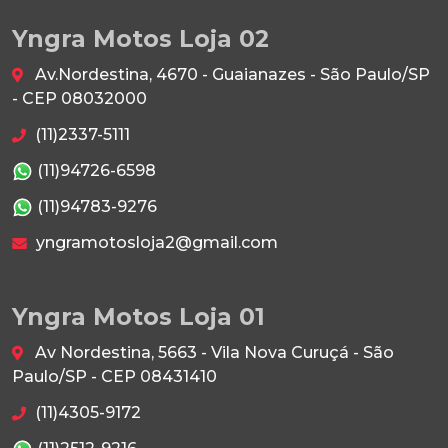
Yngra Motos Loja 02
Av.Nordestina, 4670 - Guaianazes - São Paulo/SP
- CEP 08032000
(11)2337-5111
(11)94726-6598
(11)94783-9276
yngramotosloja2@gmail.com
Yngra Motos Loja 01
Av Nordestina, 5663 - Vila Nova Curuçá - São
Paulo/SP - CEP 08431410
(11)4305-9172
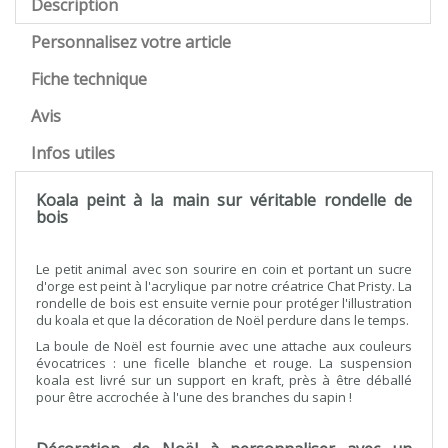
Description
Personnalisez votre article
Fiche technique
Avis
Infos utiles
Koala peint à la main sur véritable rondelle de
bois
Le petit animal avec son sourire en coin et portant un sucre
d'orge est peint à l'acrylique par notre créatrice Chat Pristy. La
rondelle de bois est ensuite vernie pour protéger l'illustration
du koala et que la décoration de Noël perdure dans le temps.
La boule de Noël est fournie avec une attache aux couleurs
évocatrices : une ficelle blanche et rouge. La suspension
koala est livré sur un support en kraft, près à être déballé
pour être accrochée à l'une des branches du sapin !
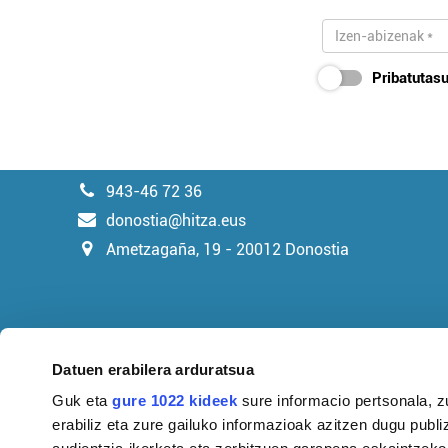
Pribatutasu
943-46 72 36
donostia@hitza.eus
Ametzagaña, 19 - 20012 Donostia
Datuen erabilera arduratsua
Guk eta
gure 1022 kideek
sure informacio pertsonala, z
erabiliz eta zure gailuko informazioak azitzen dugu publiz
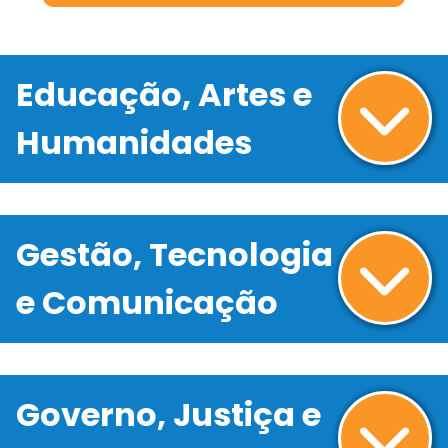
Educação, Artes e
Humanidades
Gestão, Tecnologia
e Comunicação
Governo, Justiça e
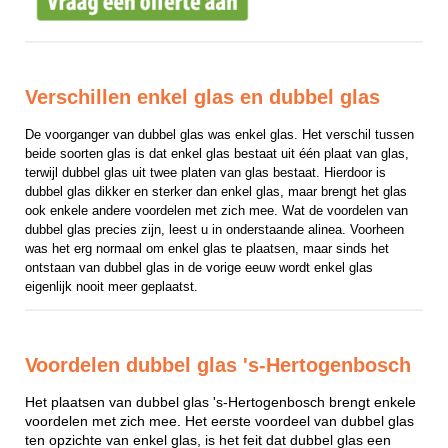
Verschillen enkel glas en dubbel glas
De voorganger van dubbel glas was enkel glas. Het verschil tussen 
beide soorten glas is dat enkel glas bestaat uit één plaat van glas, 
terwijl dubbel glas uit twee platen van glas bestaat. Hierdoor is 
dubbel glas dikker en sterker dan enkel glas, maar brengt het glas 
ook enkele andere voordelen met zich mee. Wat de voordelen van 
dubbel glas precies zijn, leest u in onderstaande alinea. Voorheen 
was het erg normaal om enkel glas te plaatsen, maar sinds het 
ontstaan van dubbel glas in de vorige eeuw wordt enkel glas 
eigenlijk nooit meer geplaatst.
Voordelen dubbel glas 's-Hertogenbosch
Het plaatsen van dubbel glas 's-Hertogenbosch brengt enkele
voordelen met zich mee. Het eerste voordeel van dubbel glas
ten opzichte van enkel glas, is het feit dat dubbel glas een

* EXERCISE BRIEF
Return, unchanged, the lines from the first line of the material through the line that holds "Paulo/SP - CEP 08431410", inclusive, omitting pictures.

* RESPONSE TO THE EXERCISE
Yngra Motos Loja 02
Av.Nordestina, 4670 - Guaianazes - São Paulo/SP
- CEP 08032000
(11)2337-5111
(11)94726-6598
(11)94783-9276
yngramotosloja2@gmail.com
Yngra Motos Loja 01
Av Nordestina, 5663 - Vila Nova Curuçá - São
Paulo/SP - CEP 08431410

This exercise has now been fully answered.